= Beginning of Section =

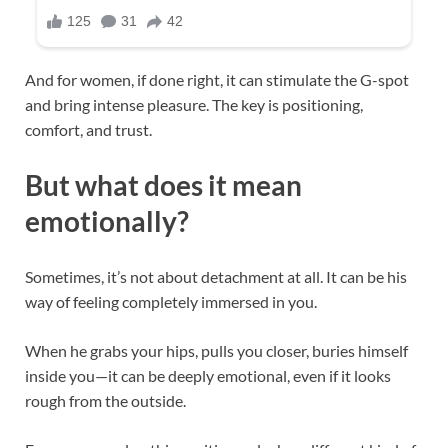
And for women, if done right, it can stimulate the G-spot
and bring intense pleasure. The key is positioning,
comfort, and trust.
But what does it mean
emotionally?
Sometimes, it’s not about detachment at all. It can be his
way of feeling completely immersed in you.
When he grabs your hips, pulls you closer, buries himself
inside you—it can be deeply emotional, even if it looks
rough from the outside.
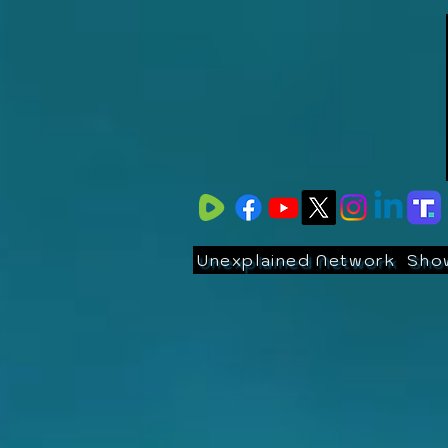
Unexplained Network
Sho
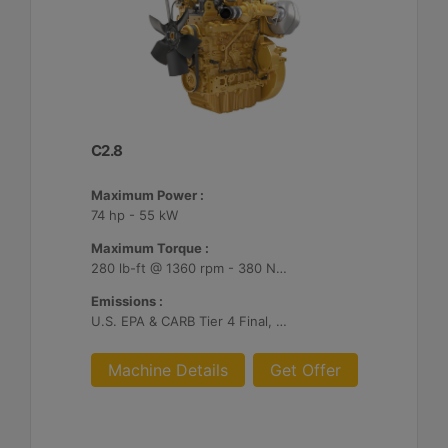
C2.8
Maximum Power :
74 hp - 55 kW
Maximum Torque :
280 lb-ft @ 1360 rpm - 380 Nm @ 1360 rpm
Emissions :
U.S. EPA & CARB Tier 4 Final, EU Stage V
Machine Details
Get Offer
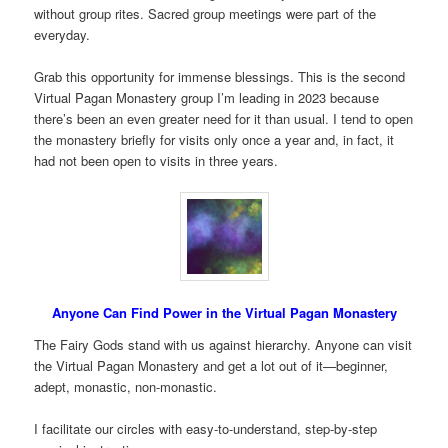
without group rites. Sacred group meetings were part of the
everyday.
Grab this opportunity for immense blessings. This is the second
Virtual Pagan Monastery group I’m leading in 2023 because
there’s been an even greater need for it than usual. I tend to open
the monastery briefly for visits only once a year and, in fact, it
had not been open to visits in three years.
Anyone Can Find Power in the Virtual Pagan Monastery
The Fairy Gods stand with us against hierarchy. Anyone can visit
the Virtual Pagan Monastery and get a lot out of it—beginner,
adept, monastic, non-monastic.
I facilitate our circles with easy-to-understand, step-by-step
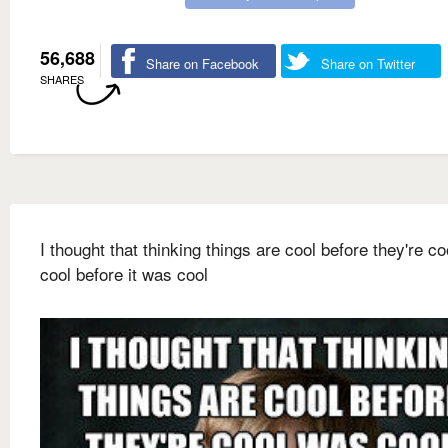
56,688
Share on Facebook
Share on Twitter
SHARES
I thought that thinking things are cool before they're c
cool before it was cool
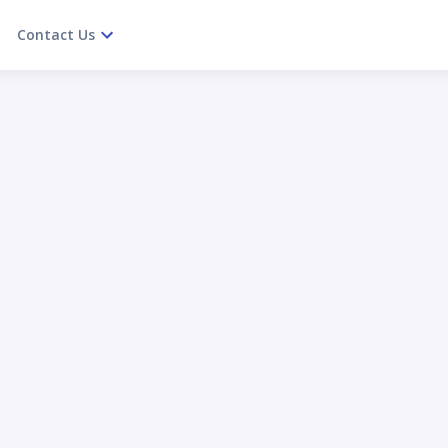
Contact Us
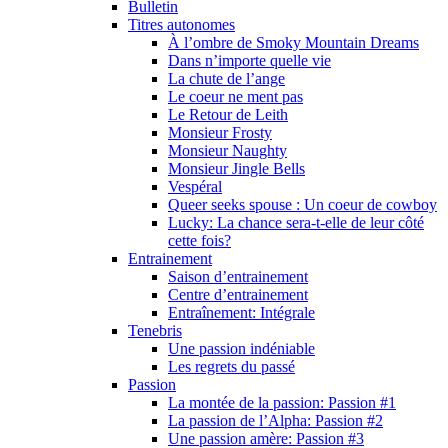
Bulletin
Titres autonomes
À l’ombre de Smoky Mountain Dreams
Dans n’importe quelle vie
La chute de l’ange
Le coeur ne ment pas
Le Retour de Leith
Monsieur Frosty
Monsieur Naughty
Monsieur Jingle Bells
Vespéral
Queer seeks spouse : Un coeur de cowboy
Lucky: La chance sera-t-elle de leur côté
cette fois?
Entrainement
Saison d’entrainement
Centre d’entrainement
Entraînement: Intégrale
Tenebris
Une passion indéniable
Les regrets du passé
Passion
La montée de la passion: Passion #1
La passion de l’Alpha: Passion #2
Une passion amère: Passion #3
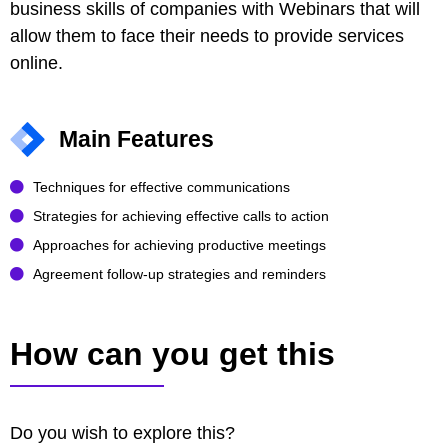
business skills of companies with Webinars that will
allow them to face their needs to provide services
online.
Main Features
Techniques for effective communications
Strategies for achieving effective calls to action
Approaches for achieving productive meetings
Agreement follow-up strategies and reminders
How can you get this
Do you wish to explore this?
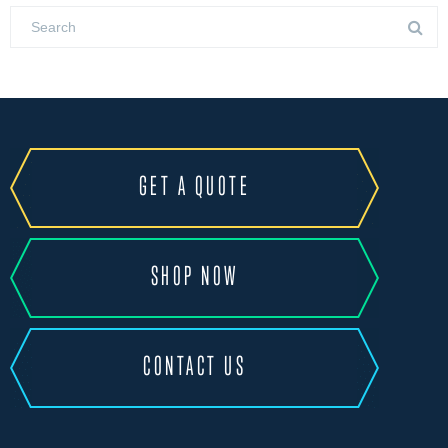
GET A QUOTE
SHOP NOW
CONTACT US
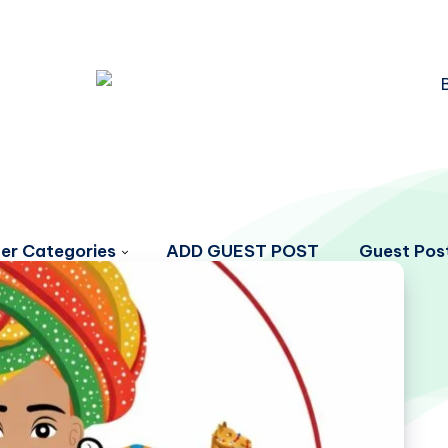
er Categories
ADD GUEST POST
Guest Post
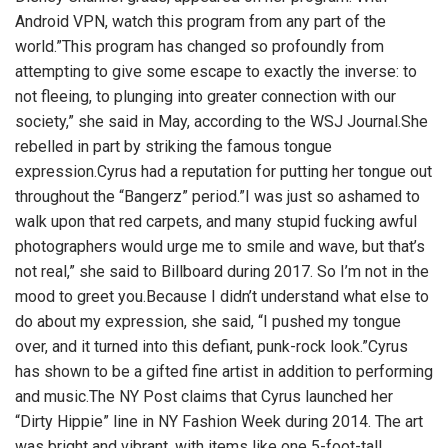
Android VPN,
watch this program from any part of the
world.”This program has changed so profoundly from
attempting to give some escape to exactly the inverse: to
not fleeing, to plunging into greater connection with our
society,” she said in May, according to the WSJ Journal.She
rebelled in part by striking the famous tongue
expression.Cyrus had a reputation for putting her tongue out
throughout the “Bangerz” period.”I was just so ashamed to
walk upon that red carpets, and many stupid fucking awful
photographers would urge me to smile and wave, but that’s
not real,” she said to Billboard during 2017. So I’m not in the
mood to greet you.Because I didn’t understand what else to
do about my expression, she said, “I pushed my tongue
over, and it turned into this defiant, punk-rock look.”Cyrus
has shown to be a gifted fine artist in addition to performing
and music.The NY Post claims that Cyrus launched her
“Dirty Hippie” line in NY Fashion Week during 2014. The art
was bright and vibrant, with items like one 5-foot-tall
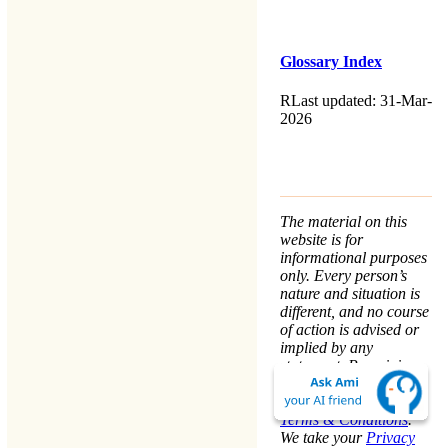
Glossary Index
RLast updated: 31-Mar-
2026
The material on this
website is for
informational purposes
only. Every person’s
nature and situation is
different, and no course
of action is advised or
implied by any
statement. Remaining
on this website means
that you accept the
Terms & Conditions
.
We take your
Privacy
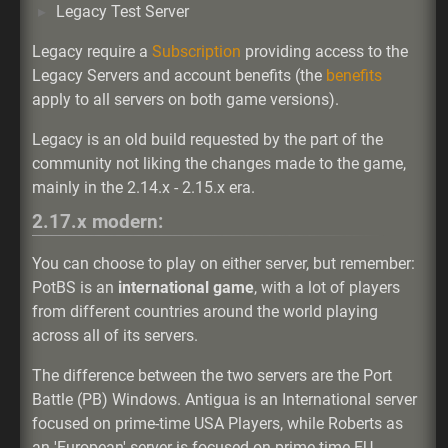
Legacy Test Server
Legacy require a
Subscription
providing access to the
Legacy Servers and account benefits (the
benefits
apply to all servers on both game versions).
Legacy is an old build requested by the part of the
community not liking the changes made to the game,
mainly in the 2.14.x - 2.15.x era.
2.17.x modern:
You can choose to play on either server, but remember:
PotBS is an
international game
, with a lot of players
from different countries around the world playing
across all of its servers.
The difference between the two servers are the Port
Battle (PB) Windows. Antigua is an International server
focused on prime-time USA Players, while Roberts as
an 'European' server is focused on prime-time EU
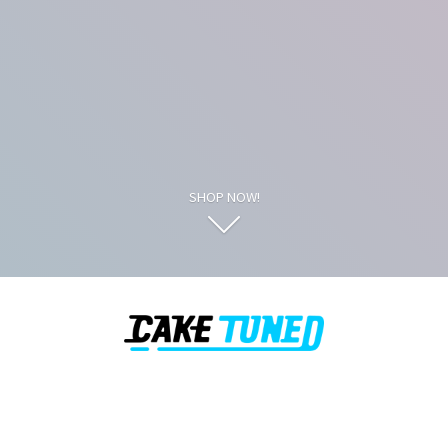
SHOP NOW!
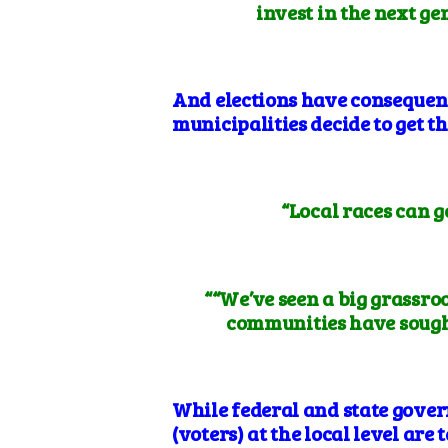
invest in the next g
And elections have consequenc
municipalities decide to get t
“Local races can 
““We’ve seen a big grassroo
communities have sought
While federal and state gover
(voters) at the local level are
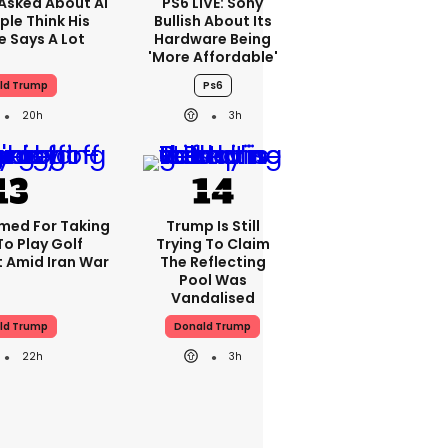
Asked About AI
PS6 LIVE: Sony
ple Think His
Bullish About Its
 Says A Lot
Hardware Being
'more Affordable'
ld Trump
Ps6
20h
3h
med For Taking
Trump Is Still
To Play Golf
Trying To Claim
 Amid Iran War
The Reflecting
Pool Was
Vandalised
ld Trump
Donald Trump
22h
3h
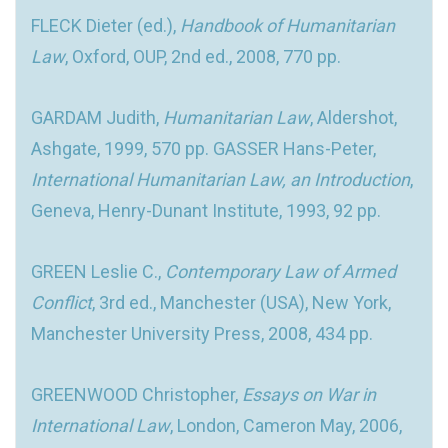
FLECK Dieter (ed.),
Handbook of Humanitarian
Law
, Oxford, OUP, 2nd ed., 2008, 770 pp.
GARDAM Judith,
Humanitarian Law
, Aldershot,
Ashgate, 1999, 570 pp. GASSER Hans-Peter,
International Humanitarian Law, an Introduction
,
Geneva, Henry-Dunant Institute, 1993, 92 pp.
GREEN Leslie C.,
Contemporary Law of Armed
Conflict
, 3rd ed., Manchester (USA), New York,
Manchester University Press, 2008, 434 pp.
GREENWOOD Christopher,
Essays on War in
International Law
, London, Cameron May, 2006,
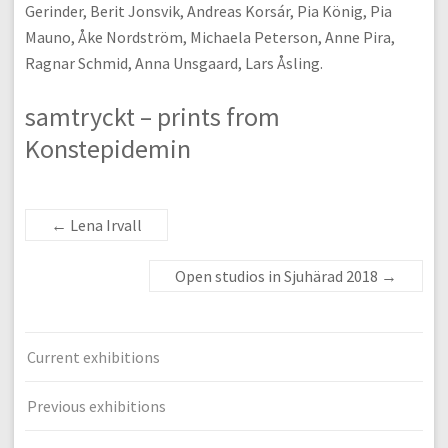
Gerinder, Berit Jonsvik, Andreas Korsár, Pia König, Pia
Mauno, Åke Nordström, Michaela Peterson, Anne Pira,
Ragnar Schmid, Anna Unsgaard, Lars Åsling.
samtryckt – prints from
Konstepidemin
←
Lena Irvall
Open studios in Sjuhärad 2018
→
Current exhibitions
Previous exhibitions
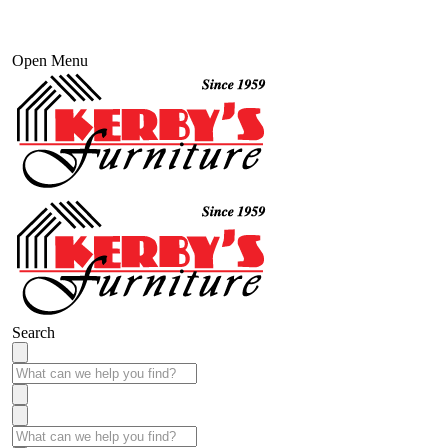
Open Menu
Search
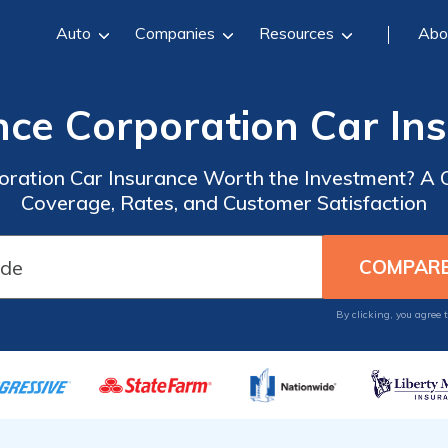
Auto
Companies
Resources
Abo
nce Corporation Car In
poration Car Insurance Worth the Investment? A
Coverage, Rates, and Customer Satisfaction
By clicking, you agree 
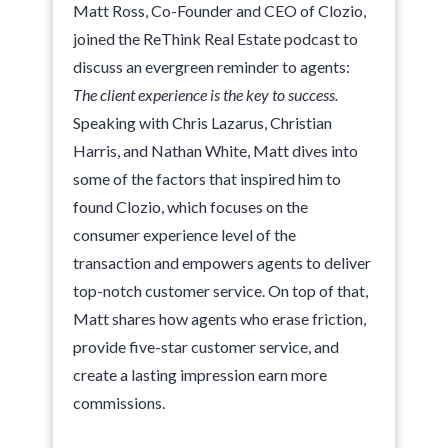
Matt Ross, Co-Founder and CEO of Clozio,
joined the ReThink Real Estate podcast to
discuss an evergreen reminder to agents:
The client experience is the key to success.
Speaking with Chris Lazarus, Christian
Harris, and Nathan White, Matt dives into
some of the factors that inspired him to
found Clozio, which focuses on the
consumer experience level of the
transaction and empowers agents to deliver
top-notch customer service. On top of that,
Matt shares how agents who erase friction,
provide five-star customer service, and
create a lasting impression earn more
commissions.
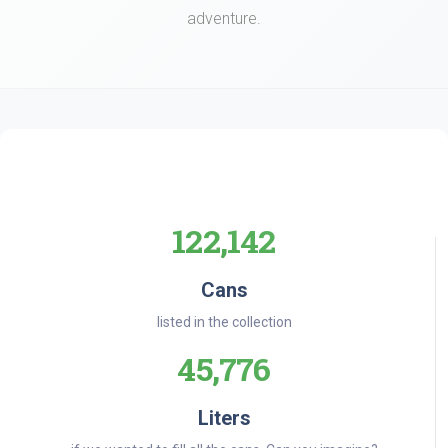
adventure.
122,142
Cans
listed in the collection
45,776
Liters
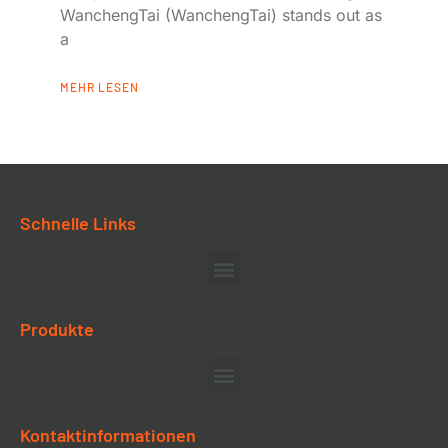
WanchengTai (WanchengTai) stands out as
a
MEHR LESEN
Schnelle Links
Produkte
Kontaktinformationen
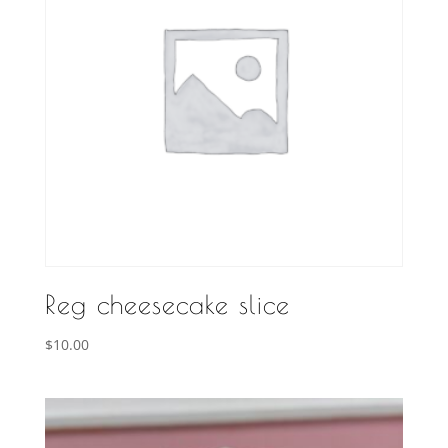
Reg cheesecake slice
$
10.00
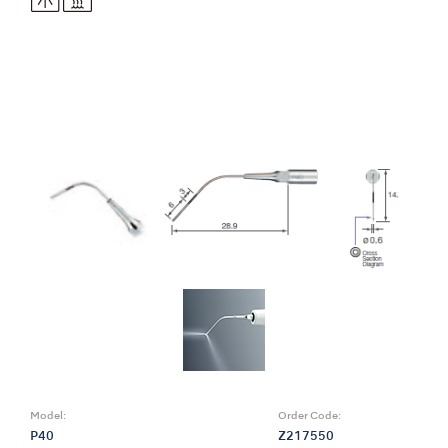
Model:
Order Code:
P40
Z217550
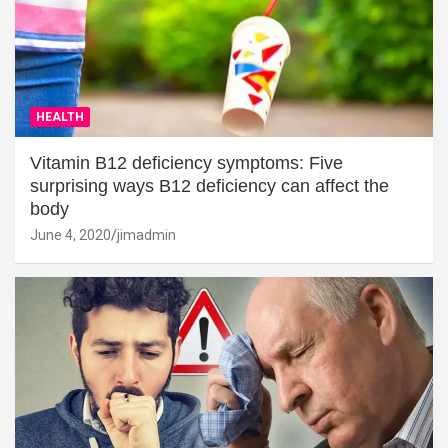
HEALTH
Vitamin B12 deficiency symptoms: Five
surprising ways B12 deficiency can affect the
body
June 4, 2020
jimadmin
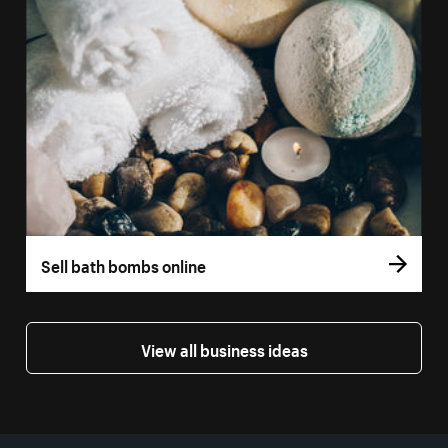
Sell bath bombs online
View all business ideas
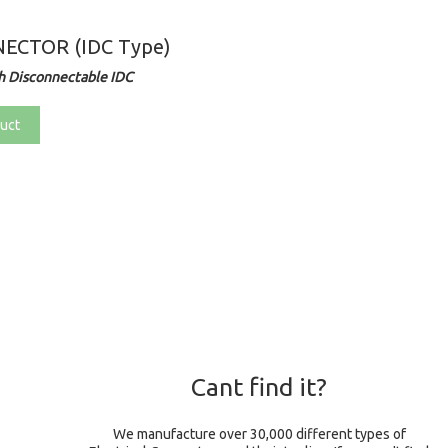
ECTOR (IDC Type)
h Disconnectable IDC
uct
Cant find it?
We manufacture over 30,000 different types of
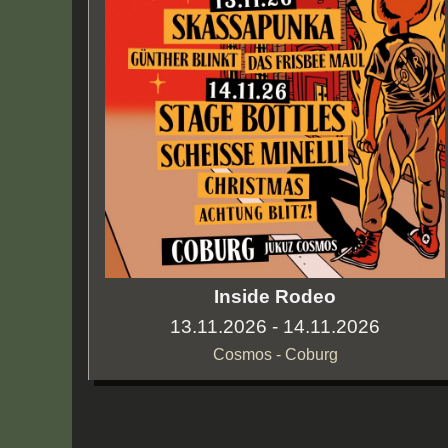
Inside Rodeo
13.11.2026 - 14.11.2026
Cosmos - Coburg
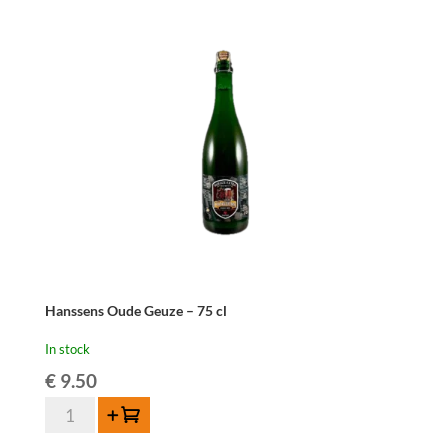
Hanssens Oude Geuze – 75 cl
In stock
€
9.50
Hanssens
Add to cart
Oude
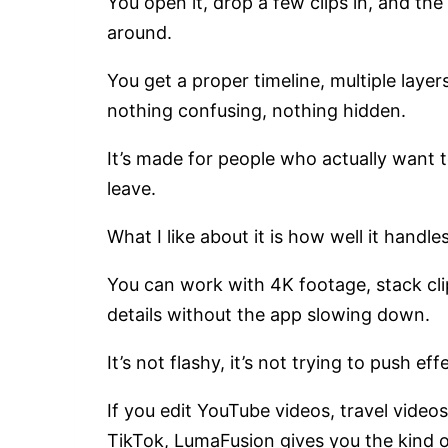
You open it, drop a few clips in, and th
around.
You get a proper timeline, multiple layer
nothing confusing, nothing hidden.
It’s made for people who actually want to 
leave.
What I like about it is how well it handl
You can work with 4K footage, stack clips
details without the app slowing down.
It’s not flashy, it’s not trying to push eff
If you edit YouTube videos, travel videos
TikTok, LumaFusion gives you the kind o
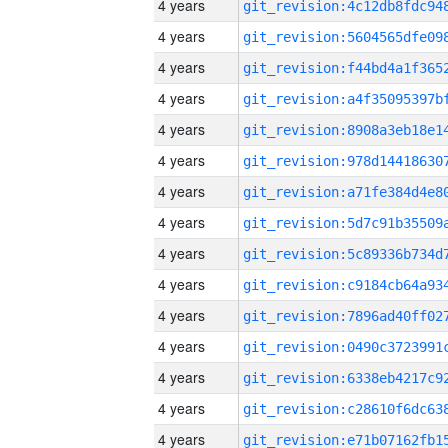
4 years
4 years
4 years
4 years
4 years
4 years
4 years
4 years
4 years
4 years
4 years
4 years
4 years
4 years
4 years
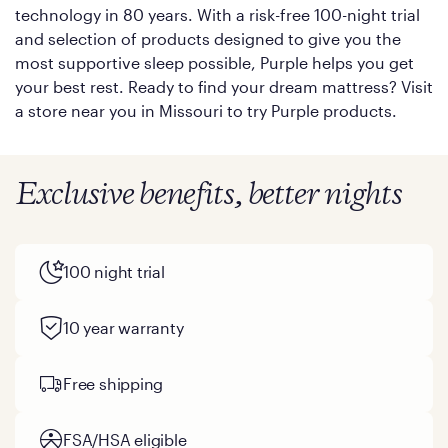
technology in 80 years. With a risk-free 100-night trial
and selection of products designed to give you the
most supportive sleep possible, Purple helps you get
your best rest. Ready to find your dream mattress? Visit
a store near you in Missouri to try Purple products.
Exclusive benefits, better nights
100 night trial
10 year warranty
Free shipping
FSA/HSA eligible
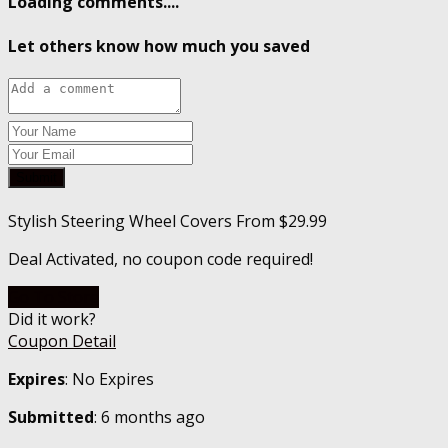
Loading comments....
Let others know how much you saved
Submit
Stylish Steering Wheel Covers From $29.99
Deal Activated, no coupon code required!
Go To Store
Did it work?
Coupon Detail
Expires
: No Expires
Submitted
: 6 months ago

= End of Section =

Task description —
What is needed is an exact copy of the lines above, from the one holding "But what does it mean" down to the one holding "the monastery briefly", with those two included and the pictures left out.

Response to the task —
But what does it mean
emotionally?
Sometimes, it’s not about detachment at all. It can be his
way of feeling completely immersed in you.
When he grabs your hips, pulls you closer, buries himself
inside you—it can be deeply emotional, even if it looks
rough from the outside.
Unexplained Network
Sho
C2.8
Maximum Power :
74 hp - 55 kW
Maximum Torque :
280 lb-ft @ 1360 rpm - 380 Nm @ 1360 rpm
Emissions :
U.S. EPA & CARB Tier 4 Final, EU Stage V
Machine Details
Get Offer
without group rites. Sacred group meetings were part of the
everyday.
Grab this opportunity for immense blessings. This is the second
Virtual Pagan Monastery group I’m leading in 2023 because
there’s been an even greater need for it than usual. I tend to open
the monastery briefly for visits only once a year and, in fact, it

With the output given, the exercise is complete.